Objective: To observe the effect of electroacupuncture(EA)pretreatment on transient receptor potential vanilloid 1(TRPV1)/calcitonin gene-related peptide(CGRP)signal and nuclear factor-κB p65 (NF-κB p65) protein expression in myocardial tissue of acute myocardial ischemic injury (AMI) rats, and to investigate the possible mechanism of electroacupuncture pretreatment against AMI.

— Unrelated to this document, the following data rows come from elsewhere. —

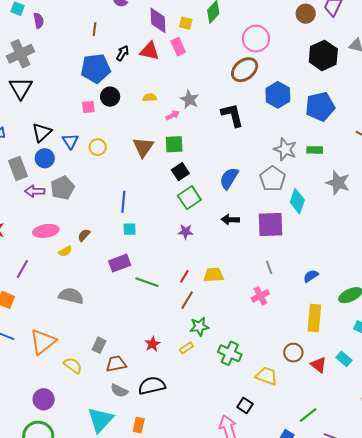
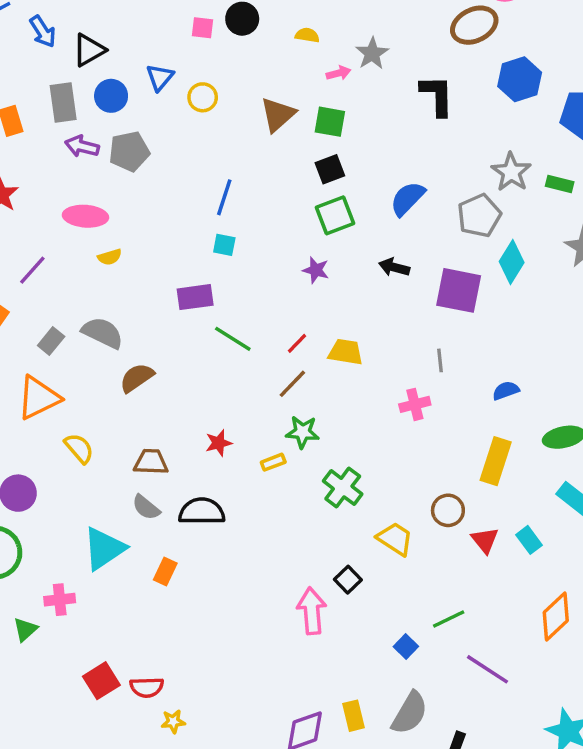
black triangle: (42, 132) -> (89, 50), moved
brown semicircle: (84, 235) -> (137, 378), moved, size x1.5
gray rectangle: (99, 345) -> (51, 341), moved

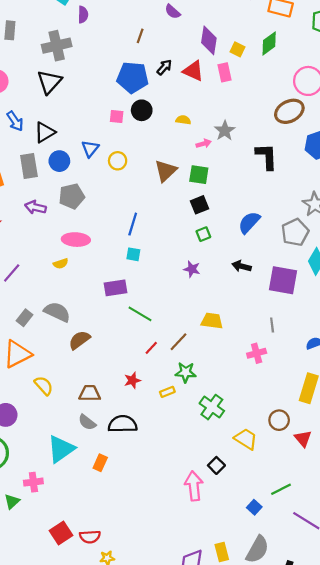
purple arrow: (82, 146) -> (35, 207), moved
green square: (335, 215) -> (203, 234), size x0.6
pink ellipse: (85, 216) -> (76, 240), moved
red line: (297, 343) -> (151, 348), moved

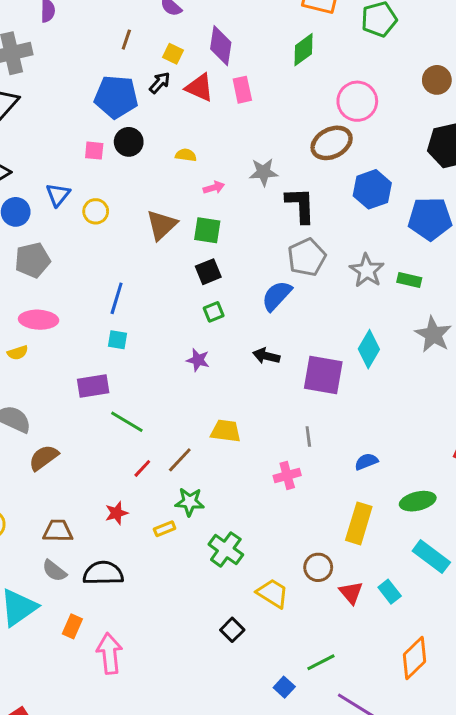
yellow square: (238, 49) -> (173, 54), moved
gray star: (225, 131) -> (263, 172), moved, turned 30
gray pentagon: (295, 232) -> (307, 257), moved
pink arrow: (194, 486) -> (110, 653), moved

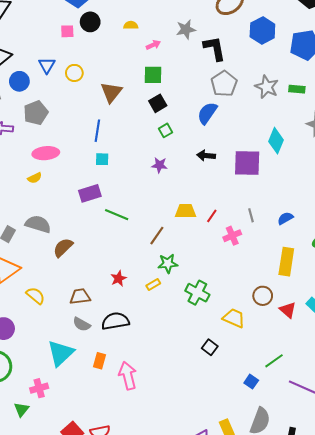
brown triangle: (162, 225) -> (111, 92), moved
gray line: (308, 437) -> (251, 215), moved
red line: (142, 468) -> (212, 216), moved

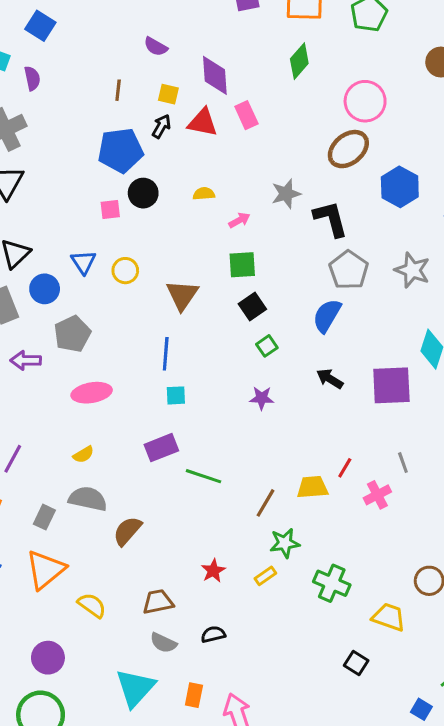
black arrow: (206, 156) -> (330, 379), turned 30
yellow semicircle: (35, 178) -> (83, 455), moved
yellow trapezoid: (186, 211) -> (312, 487), moved
black semicircle: (115, 321) -> (213, 634), size x0.6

Methods: A total of 60 adult male SD rats were randomly divided into blank control, sham operation, model and EA pretreatment groups, 15 rats in each group. The acute myocardial ischemia model was established by ligating the left anterior descending (LAD)branch of the coronary artery in the model group and EA pretreatment group, while threading but no ligating at left anterior descending branch of the coronary artery was applied in the sham operation group. In the EA pretreatment group, bilateral "Neiguan"(PC6) acupoints were selected, with intensity of 2 mA and frequency of 2 Hz/100 Hz, for 20 min, once daily for 7 days before modeling. Electrocardiogram (ECG) was recorded by physiological signal acquisition system, and the ST segment potential offset values of standard Ⅱ lead were analyzed before surgery，30 min and 24 h after operation. The TTC staining was used to observe the percentage of myocardial infarction area. The HE staining was used to observe the pathological changes of myocardial tissue and the degree of inflammatory cell infiltration. And Western blot was used to detect TRPV1/CGRP signal and NF-κB p65 protein expression levels in myocardial tissue.

Results: Compared with the sham operation group, the ECG-J point potential in the model group was significantly increased at 30 min and decreased at 24 h after operation (P<0.05), myocardial infarction area increased significantly (P<0.05), the myocardial fibers were obviously disordered, inflammatory cell infiltration was obvious, and the expressions of TRPV1，CGRP and NF-κB p65 proteins were all increased (P<0.05). Compared with the model group, the EA pretreatment group was decreased in the ECG-J point potential at 30 min after operation(P<0.05), significantly reduced in myocardial infarction area (P<0.05), improved in the morphology of myocardial fibers, reduced ininflammatory cell infiltration, and increased in the protein expressions of TRPV1 and CGRP in myocardium (P<0.05), significantly decreased in the protein expression of NF-κB p65 (P<0.05).

Conclusion: EA pretreatment may enhance TRPV1/CGRP signaling, down-regulate NF-κB p65 protein expression, reduce myocardial inflammatory response status, improve AMI injury, and reduce myocardial infarction area.